Hi Robert and Pauline , No error information was displayed, but the alignment command could not be continued. After two days of troubleshooting, I still couldn't find the problem.

The last print information of nohup.out file was shown in the following figure:

image

Thanks. Sun

pauline-ng commented 3 years ago

Hi Sun,

Can you confirm all_prot.fasta file contains protein sequences?

Also -- you could run the test files OK?

Pauline

sunshichao0916 commented 3 years ago

Hi Pauline,

The all_prot.fasta file contains protein sequences. image

The test file cannot run normally, and it stops running in the alignments. image

Thanks for your answers.

Sun

sunshichao0916 commented 3 years ago

Hi Pauline and Robert,

Thank you for your patience. Unfortunately, due to personal reasons, it is still unable to solve this problem.

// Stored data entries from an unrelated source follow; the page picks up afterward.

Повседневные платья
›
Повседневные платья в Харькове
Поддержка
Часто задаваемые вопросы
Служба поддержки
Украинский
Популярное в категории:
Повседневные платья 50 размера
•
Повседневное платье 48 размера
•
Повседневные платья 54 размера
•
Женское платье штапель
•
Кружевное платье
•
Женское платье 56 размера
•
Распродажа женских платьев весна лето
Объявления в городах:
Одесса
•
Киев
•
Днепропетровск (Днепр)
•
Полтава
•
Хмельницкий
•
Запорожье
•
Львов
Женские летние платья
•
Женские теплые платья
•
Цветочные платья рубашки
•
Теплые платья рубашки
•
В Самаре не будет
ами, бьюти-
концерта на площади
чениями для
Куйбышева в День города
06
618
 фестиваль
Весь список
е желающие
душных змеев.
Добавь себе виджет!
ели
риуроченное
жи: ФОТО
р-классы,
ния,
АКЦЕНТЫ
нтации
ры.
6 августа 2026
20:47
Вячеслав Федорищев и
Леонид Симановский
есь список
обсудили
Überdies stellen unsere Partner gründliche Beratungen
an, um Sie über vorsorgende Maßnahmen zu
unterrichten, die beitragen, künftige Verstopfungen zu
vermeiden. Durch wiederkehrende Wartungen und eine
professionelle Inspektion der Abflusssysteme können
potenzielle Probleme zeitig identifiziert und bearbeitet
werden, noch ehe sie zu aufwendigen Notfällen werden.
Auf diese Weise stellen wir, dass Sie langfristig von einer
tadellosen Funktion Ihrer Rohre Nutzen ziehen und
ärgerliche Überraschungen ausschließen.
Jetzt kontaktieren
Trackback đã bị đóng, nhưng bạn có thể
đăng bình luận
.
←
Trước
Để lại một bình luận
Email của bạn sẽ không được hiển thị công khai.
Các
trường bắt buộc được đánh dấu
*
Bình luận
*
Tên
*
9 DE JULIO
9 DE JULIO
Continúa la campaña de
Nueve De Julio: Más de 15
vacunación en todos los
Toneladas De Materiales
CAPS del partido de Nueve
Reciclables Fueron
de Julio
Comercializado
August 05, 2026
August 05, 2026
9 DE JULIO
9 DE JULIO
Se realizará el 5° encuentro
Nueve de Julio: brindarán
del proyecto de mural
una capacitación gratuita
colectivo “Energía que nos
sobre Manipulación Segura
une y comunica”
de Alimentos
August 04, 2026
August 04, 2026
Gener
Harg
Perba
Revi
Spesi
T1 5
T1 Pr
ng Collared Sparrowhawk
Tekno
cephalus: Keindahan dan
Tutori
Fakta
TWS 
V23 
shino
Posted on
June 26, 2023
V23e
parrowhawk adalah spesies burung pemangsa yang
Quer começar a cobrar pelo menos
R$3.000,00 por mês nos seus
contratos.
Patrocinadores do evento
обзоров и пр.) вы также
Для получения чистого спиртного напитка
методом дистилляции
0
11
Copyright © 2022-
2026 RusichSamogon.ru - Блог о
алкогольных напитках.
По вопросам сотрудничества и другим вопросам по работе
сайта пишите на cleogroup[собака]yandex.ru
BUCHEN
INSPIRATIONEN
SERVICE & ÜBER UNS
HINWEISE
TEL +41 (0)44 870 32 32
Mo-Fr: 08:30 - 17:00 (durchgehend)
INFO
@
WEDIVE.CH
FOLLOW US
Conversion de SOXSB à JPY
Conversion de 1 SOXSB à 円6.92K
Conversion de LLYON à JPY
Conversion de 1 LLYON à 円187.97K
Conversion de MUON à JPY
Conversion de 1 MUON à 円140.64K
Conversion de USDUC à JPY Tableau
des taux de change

Can I invite you or a member of the sift4g team to build the SIFT database for me?

Sincerely, Sun

pauline-ng commented 3 years ago

Hi Sun,

I might be able to ask a former post-doc to build it for you.
For academia, we ask that the person who builds the SIFT database be added as an author on the paper. For industry, it's a service and a fee would be charged.

Thanks, Pauline

sunshichao0916 commented 3 years ago

Hi Pauline,

We built the SIFT database for academic purposes and agreed to add the person who builds the SIFT database as an author on the paper. How can I contact you?

Thank you Pauline.
Sun

pauline-ng commented 3 years ago

@sunshichao0916

I tried looking up your email address. Is it something like 3........33@qq.com ?

If yes, please check your inbox and respond to me, and we can get the ball rolling.

Thanks, Pauline

sunshichao0916 commented 3 years ago

Updata:First, I removed the protein sequence containing "XXX", and then divided the large file into several separate files according to the chromosome number. When I ran the build data command again, the database was built successfully.

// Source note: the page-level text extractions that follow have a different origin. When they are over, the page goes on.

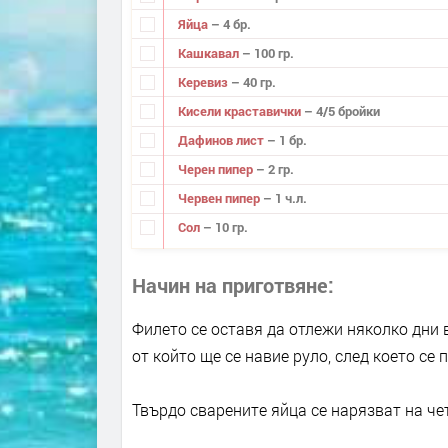
Яйца
– 4 бр.
Кашкавал
– 100 гр.
Керевиз
– 40 гр.
Кисели краставички
– 4/5 бройки
Дафинов лист
– 1 бр.
Черен пипер
– 2 гр.
Червен пипер
– 1 ч.л.
Сол
– 10 гр.
Начин на приготвяне
Филето се оставя да отлежи няколко дни в
от който ще се навие руло, след което се 
Твърдо сварените яйца се нарязват на че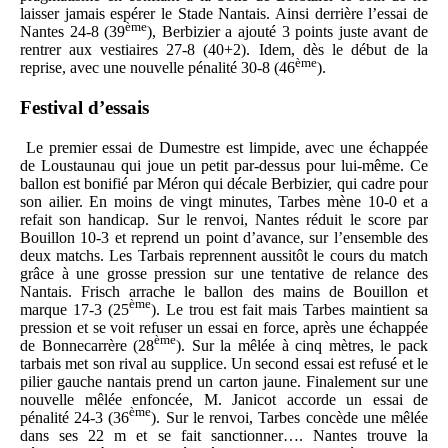
laisser jamais espérer le Stade Nantais. Ainsi derrière l’essai de
ème
Nantes 24-8 (39
), Berbizier a ajouté 3 points juste avant de
rentrer aux vestiaires 27-8 (40+2). Idem, dès le début de la
ème
reprise, avec une nouvelle pénalité 30-8 (46
).
Festival d’essais
Le premier essai de Dumestre est limpide, avec une échappée
de Loustaunau qui joue un petit par-dessus pour lui-même. Ce
ballon est bonifié par Méron qui décale Berbizier, qui cadre pour
son ailier. En moins de vingt minutes, Tarbes mène 10-0 et a
refait son handicap. Sur le renvoi, Nantes réduit le score par
Bouillon 10-3 et reprend un point d’avance, sur l’ensemble des
deux matchs. Les Tarbais reprennent aussitôt le cours du match
grâce à une grosse pression sur une tentative de relance des
Nantais. Frisch arrache le ballon des mains de Bouillon et
ème
marque 17-3 (25
). Le trou est fait mais Tarbes maintient sa
pression et se voit refuser un essai en force, après une échappée
ème
de Bonnecarrère (28
). Sur la mêlée à cinq mètres, le pack
tarbais met son rival au supplice. Un second essai est refusé et le
pilier gauche nantais prend un carton jaune. Finalement sur une
nouvelle mêlée enfoncée, M. Janicot accorde un essai de
ème
pénalité 24-3 (36
). Sur le renvoi, Tarbes concède une mêlée
dans ses 22 m et se fait sanctionner…. Nantes trouve la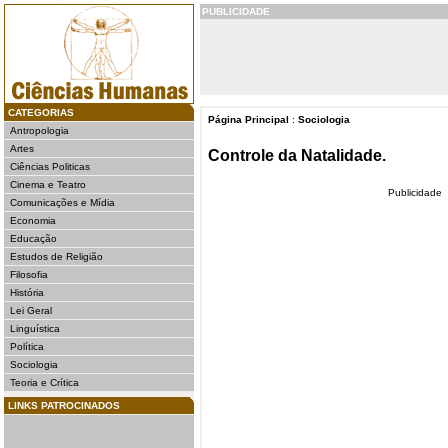
PUBLICIDADE
CATEGORIAS
Página Principal
:
Sociologia
Antropologia
Artes
Controle da Natalidade.
Ciências Politicas
Cinema e Teatro
Publicidade
Comunicações e Mídia
Economia
Educação
Estudos de Religião
Filosofia
História
Lei Geral
Linguística
Política
Sociologia
Teoria e Crítica
LINKS PATROCINADOS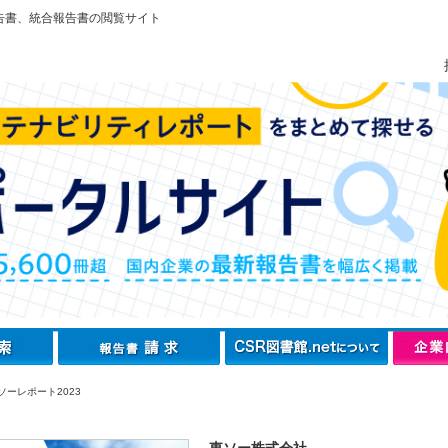
告書、統合報告書の閲覧サイト
ソーレポート2023
東ソー株式会社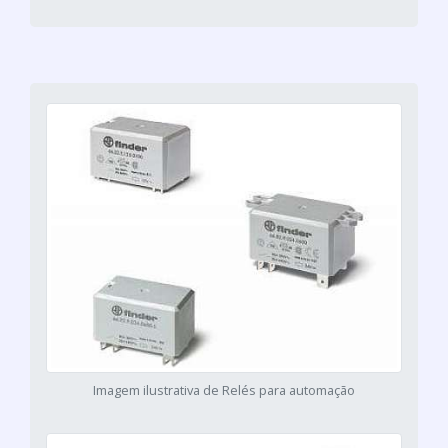
Imagem ilustrativa de Relés para automação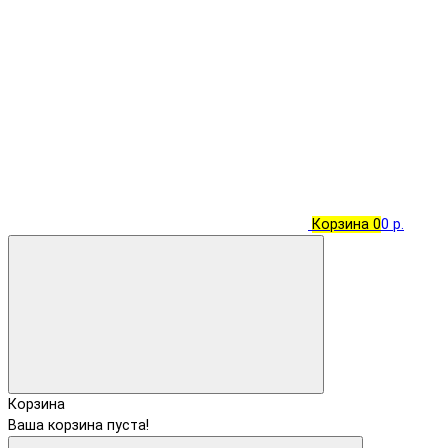
Корзина
0
0 р.
Корзина
Ваша корзина пуста!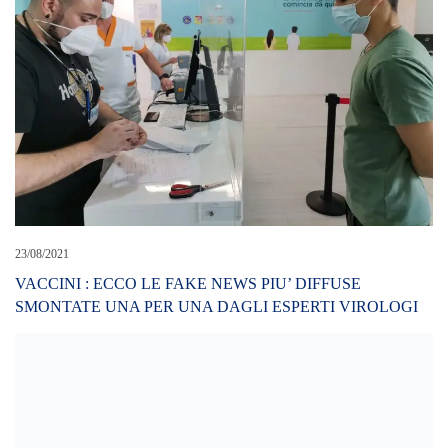
23/08/2021
VACCINI : ECCO LE FAKE NEWS PIU’ DIFFUSE
SMONTATE UNA PER UNA DAGLI ESPERTI VIROLOGI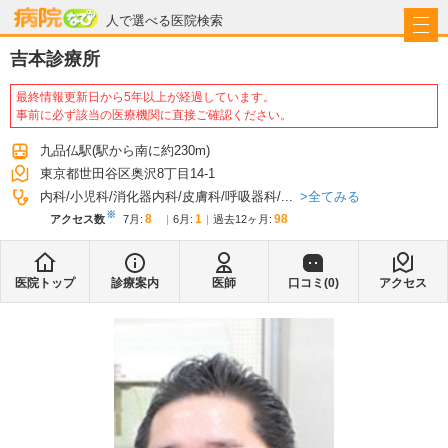
病院なび
人で選べる医院検索
吉本診療所
最終情報更新日から5年以上が経過しています。
事前に必ず該当の医療機関に直接ご確認ください。
九品仏駅
(駅から
南に約230m
)
東京都世田谷区奥沢8丁目14-1
全てみる
内科
小児科
消化器内科
皮膚科
呼吸器科
...
※
8
1
98
アクセス数
7月
:
6月
:
過去12ヶ月:
医院トップ
診療案内
医師
口コミ(
0
)
アクセス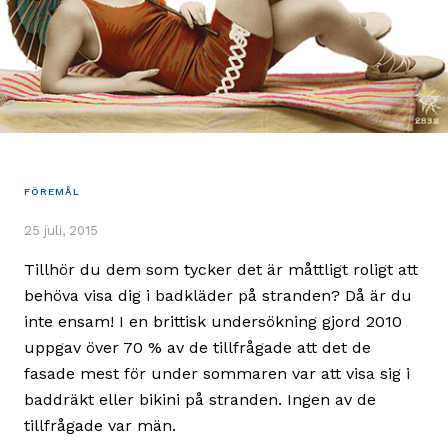
FÖREMÅL
25 juli, 2015
Tillhör du dem som tycker det är måttligt roligt att
behöva visa dig i badkläder på stranden? Då är du
inte ensam! I en brittisk undersökning gjord 2010
uppgav över 70 % av de tillfrågade att det de
fasade mest för under sommaren var att visa sig i
baddräkt eller bikini på stranden. Ingen av de
tillfrågade var män.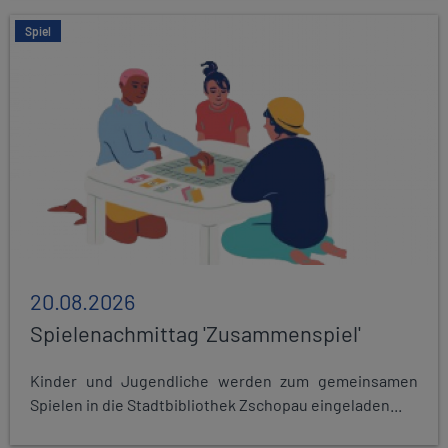
Spiel
20.08.2026
Spielenachmittag 'Zusammenspiel'
Kinder und Jugendliche werden zum gemeinsamen
Spielen in die Stadtbibliothek Zschopau eingeladen...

cfz1998 commented 2 years ago

Updata:First, I removed the protein sequence containing "XXX", and then divided the large file into several separate files according to the chromosome number. When I ran the build data command again, the database was built successfully. Thanks a lot! 小姐姐

pauline-ng commented 2 years ago

Great, thanks for figuring it out!

cfz1998 commented 2 years ago

Great, thanks for figuring it out!

Hey! pauline It's fine when I divide the chromosomes into operation. But I don't understand the "PROTEIN_DB=". When I build a database for a species, do I have to use the proteome of this species, or is this option to select relative species of this species?

Thank you! dcf

pauline-ng commented 2 years ago

Hi Dcf,

PROTEIN_DB should be a database of protein sequences like NCB redundant, SWISS-PROT/Trembl, etc. SIFT will search for homologous sequences from this database.

Thanks, Pauline

cfz1998 commented 2 years ago

Hi, Pauline.I got it! Thank you very much!